Exploring Time-Tested Unet Architectures for Medical Image Segmentation
The field of deep learning has seen tremendous progress over the years, with various architectures being developed and fine-tuned for specific tasks. One such architecture that has stood the test of time is the U-shaped architecture, commonly known as Unet. This architecture consists of an encoder-decoder scheme where the encoder reduces spatial dimensions and increases channels, while the decoder increases spatial dimensions and reduces channels. The bottleneck tensor is passed from the encoder to the decoder, and the spatial dimensions are restored to make predictions for each pixel in the input image.

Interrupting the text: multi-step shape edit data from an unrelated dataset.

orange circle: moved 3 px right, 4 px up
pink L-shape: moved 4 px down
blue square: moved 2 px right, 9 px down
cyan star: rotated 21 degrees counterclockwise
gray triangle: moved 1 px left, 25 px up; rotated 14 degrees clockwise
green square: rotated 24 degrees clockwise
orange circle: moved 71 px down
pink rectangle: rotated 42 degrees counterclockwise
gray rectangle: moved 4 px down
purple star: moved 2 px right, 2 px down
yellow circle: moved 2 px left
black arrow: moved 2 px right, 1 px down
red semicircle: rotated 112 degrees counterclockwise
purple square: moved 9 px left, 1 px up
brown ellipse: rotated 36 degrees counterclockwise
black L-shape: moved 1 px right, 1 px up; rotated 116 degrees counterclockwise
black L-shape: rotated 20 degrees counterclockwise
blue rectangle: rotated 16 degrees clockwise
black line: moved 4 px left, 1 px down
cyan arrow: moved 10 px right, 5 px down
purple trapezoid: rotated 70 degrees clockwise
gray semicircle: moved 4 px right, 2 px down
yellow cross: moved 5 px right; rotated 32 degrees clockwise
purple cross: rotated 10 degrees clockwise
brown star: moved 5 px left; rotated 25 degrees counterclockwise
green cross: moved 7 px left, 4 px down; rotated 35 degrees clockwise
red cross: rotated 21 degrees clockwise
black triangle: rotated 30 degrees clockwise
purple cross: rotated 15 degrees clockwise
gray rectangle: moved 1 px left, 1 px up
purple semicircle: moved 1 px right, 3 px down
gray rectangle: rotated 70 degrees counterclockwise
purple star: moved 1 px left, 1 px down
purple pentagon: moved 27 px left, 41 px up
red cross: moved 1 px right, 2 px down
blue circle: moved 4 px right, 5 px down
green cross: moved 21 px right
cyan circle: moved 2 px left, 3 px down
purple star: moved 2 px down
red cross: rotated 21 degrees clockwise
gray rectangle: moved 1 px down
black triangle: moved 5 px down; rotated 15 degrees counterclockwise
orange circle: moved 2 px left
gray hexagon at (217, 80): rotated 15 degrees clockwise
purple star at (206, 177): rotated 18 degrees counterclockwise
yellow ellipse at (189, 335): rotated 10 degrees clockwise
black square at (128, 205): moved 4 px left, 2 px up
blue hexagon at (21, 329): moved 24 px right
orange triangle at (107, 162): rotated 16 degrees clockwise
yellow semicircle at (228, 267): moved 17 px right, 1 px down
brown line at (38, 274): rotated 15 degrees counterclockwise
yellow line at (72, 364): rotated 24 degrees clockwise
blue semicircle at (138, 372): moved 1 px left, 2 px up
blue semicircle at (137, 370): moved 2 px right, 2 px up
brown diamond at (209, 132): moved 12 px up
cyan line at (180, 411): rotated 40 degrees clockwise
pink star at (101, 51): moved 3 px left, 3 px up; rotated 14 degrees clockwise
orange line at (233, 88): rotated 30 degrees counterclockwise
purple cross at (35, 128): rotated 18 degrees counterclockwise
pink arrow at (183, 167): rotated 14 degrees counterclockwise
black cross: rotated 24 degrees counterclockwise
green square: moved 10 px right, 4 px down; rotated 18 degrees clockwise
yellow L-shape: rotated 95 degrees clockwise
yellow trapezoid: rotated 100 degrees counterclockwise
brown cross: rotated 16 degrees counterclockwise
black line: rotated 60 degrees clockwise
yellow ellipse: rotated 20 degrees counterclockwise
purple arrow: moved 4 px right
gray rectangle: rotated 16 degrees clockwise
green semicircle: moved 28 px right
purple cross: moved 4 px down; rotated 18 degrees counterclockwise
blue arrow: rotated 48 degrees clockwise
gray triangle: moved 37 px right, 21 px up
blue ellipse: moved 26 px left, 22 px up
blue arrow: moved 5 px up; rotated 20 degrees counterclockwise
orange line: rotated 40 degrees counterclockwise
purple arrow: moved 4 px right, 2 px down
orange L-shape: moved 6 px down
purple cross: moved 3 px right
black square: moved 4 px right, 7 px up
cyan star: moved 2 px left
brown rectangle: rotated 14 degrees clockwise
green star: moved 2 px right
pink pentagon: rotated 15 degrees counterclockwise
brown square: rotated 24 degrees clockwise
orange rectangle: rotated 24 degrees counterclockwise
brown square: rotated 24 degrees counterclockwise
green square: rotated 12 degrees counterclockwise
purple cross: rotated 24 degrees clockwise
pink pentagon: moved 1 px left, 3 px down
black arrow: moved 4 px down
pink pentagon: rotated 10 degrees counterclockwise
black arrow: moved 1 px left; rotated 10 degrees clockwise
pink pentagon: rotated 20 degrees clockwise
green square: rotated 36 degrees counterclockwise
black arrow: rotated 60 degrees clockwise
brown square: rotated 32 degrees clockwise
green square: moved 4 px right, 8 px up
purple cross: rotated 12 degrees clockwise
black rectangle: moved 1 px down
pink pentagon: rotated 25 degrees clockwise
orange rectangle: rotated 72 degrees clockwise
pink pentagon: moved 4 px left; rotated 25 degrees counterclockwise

In this article, we will explore some of the Unet architectures that have been successful in real-world applications. One of the earliest architectures without fully connected layers is the Fully Convolutional Network (FCN). FCN can be trained end-to-end for individual pixel prediction and process arbitrary-sized inputs. It uses transposed convolutions for trainable upsampling.
Unet, a modification and extension of FCN, introduces long skip connections to localize segmentations and combines high-resolution features from the encoder with the upsampled output. Unet is a symmetric architecture with an encoder-decoder or contracting-expansive path.
V-Net extends Unet to process 3D MRI volumes, using 3D convolutions and short residual connections in both parts of the network. It replaces max-pooling operations with strided convolutions and uses 3D transpose convolutions for upsampling.
UNet++, introduced in 2018, bridges the semantic gap between feature maps from the encoder and decoder before concatenation by using nested and dense skip connections. It captures fine-grained details of 2D images effectively.
No New-Net, tested on the BRATS dataset, uses sub-volumes for processing, Trilinear upsampling in the decoder, a combination of Dice loss and negative log-likelihood, and various augmentation strategies.
MRI brain tumor segmentation in 3D using autoencoder regularization combines a 3D Resenet model with a Variational autoencoder to reconstruct the original 3D input image, providing additional guidance and regularization to the encoder.
MultiResUNet, introduced in 2020, incorporates 3×3 and 7×7 convolution operations in parallel with existing convolutions to capture multiple scales and improve segmentation accuracy in medical image datasets.
The 3D U^2-Net utilizes channel-wise separable convolutions to reduce parameters and training time while maintaining segmentation accuracy across different domains.
In conclusion, there is a wide range of Unet architectures that have been successful in medical image segmentation tasks. Each architecture offers unique features and improvements over the baseline Unet model. Experimenting with these architectures can lead to improved performance and accuracy in various applications.Feedback and contributions to these architectures are always welcome, and resources for implementation are openly available.